Kto pyta, może zbłądzić

Według Lokalnego Informatyka nie ma nic gorszego niż rozbuchany i niedouczony użytkownik buszujący w Internecie. Pół biedy, gdy robi to prywatnie, a cała bieda, gdy w godzinach pracy i na dodatek jest przełożonym.

Według Lokalnego Informatyka nie ma nic gorszego niż rozbuchany i niedouczony użytkownik buszujący w Internecie. Pół biedy, gdy robi to prywatnie, a cała bieda, gdy w godzinach pracy i na dodatek jest przełożonym.

Szef pasjami uwielbia przeglądać Internet, a zwłaszcza kobitki w nim. Jest zapisany na wiele serwisów wymagających rejestracji, a więc logowania z użyciem tajnego hasła. Nie wiadomo dlaczego, ale do każdego portalu Szef używa innego hasła. Chyba dla utrudnienia sobie życia. I stało się kiedyś, że zapomniał takiego hasła. Próbuje i próbuje, a tu cały czas brak dostępu do serwisu. Jak to zwykle bywa w porządnych portalach, mamy ratunek na takie okazje. Na przykład w postaci pytania ratunkowego, które kiedyś osobiście wpisaliśmy wraz z odpowiedzią na nie. Tak więc Szef skorzystał z ratunku. Pytanie, które pojawiło mu się brzmiało: "02xbwzy?". Konia z rzędem temu, kto znałby odpowiedź na nie, nie wyłączając samego jej autora. Prawdopodobnie więc odpowiedź była podobnej natury, czyli przypadkowy chaos wydobyty z klawiszy na chybcika podczas nerwowej rejestracji do serwisu. Jak widać, nie na darmo należy pieczołowicie wypełniać formularze rejestracyjne, chociaż na pierwszy rzut oka może sprawiać to wrażenie biurokratyzmu szerzącego się w sieci.
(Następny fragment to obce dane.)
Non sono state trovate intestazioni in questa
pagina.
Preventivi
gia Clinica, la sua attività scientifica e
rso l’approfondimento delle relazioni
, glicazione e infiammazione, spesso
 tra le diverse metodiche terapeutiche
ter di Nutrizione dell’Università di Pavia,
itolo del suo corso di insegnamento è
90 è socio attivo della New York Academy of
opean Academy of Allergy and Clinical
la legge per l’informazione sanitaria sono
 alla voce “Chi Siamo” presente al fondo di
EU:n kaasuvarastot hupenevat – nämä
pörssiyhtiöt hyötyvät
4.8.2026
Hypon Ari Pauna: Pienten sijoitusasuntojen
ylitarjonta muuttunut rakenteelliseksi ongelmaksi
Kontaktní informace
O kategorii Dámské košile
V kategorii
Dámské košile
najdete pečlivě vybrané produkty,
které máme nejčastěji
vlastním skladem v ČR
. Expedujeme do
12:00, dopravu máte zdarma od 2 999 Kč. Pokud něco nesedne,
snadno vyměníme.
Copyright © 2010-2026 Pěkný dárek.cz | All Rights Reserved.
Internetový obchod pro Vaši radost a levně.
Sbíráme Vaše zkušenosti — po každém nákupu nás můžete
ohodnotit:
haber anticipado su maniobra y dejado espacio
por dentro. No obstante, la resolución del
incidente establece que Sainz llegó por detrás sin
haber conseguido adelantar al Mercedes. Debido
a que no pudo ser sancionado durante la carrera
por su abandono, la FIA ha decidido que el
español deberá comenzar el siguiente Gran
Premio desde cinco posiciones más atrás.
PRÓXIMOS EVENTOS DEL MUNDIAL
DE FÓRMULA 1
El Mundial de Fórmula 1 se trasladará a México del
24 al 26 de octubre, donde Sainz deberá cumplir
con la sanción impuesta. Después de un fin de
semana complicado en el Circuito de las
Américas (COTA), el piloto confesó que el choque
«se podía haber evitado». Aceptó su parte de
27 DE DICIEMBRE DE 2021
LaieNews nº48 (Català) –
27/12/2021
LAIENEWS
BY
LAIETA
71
Oprócz takich, jak wcześniej pokazane, jest także cała gama pytań niejednoznacznych, a więc bezsensownych, których stosowanie na taką okazję jest zupełnie nieskuteczne. Należą do nich: jaka dziś pogoda, jaka pogoda była wtedy, która godzina, co jadłem wczoraj na obiad, jaki film wczoraj oglądałem. Zaleca się przełożonym (oczywiście w trosce o ich sterane nerwy), aby stosowali stały i skuteczny szablon, a mianowicie pytanie powinno brzmieć: podaj nazwisko (ulubionego) informatyka w firmie. Zastosowanie tego wzoru niesie ze sobą szereg pozytywów. Po pierwsze trzeba poznać nazwisko tego informatyka, a więc koniec z anonimowym cieciem od komputerów. Trudniej też takiego gościa zwolnić z pracy, bo trzeba by znowu zmieniać wzorzec odpowiedzi, a nie każdemu się chce. Powyższe nie dotyczy oczywiście przypadku, gdy informatyk zakładowy ma bardzo popularne w tym środowisku nazwisko Chonotu lub Ejty.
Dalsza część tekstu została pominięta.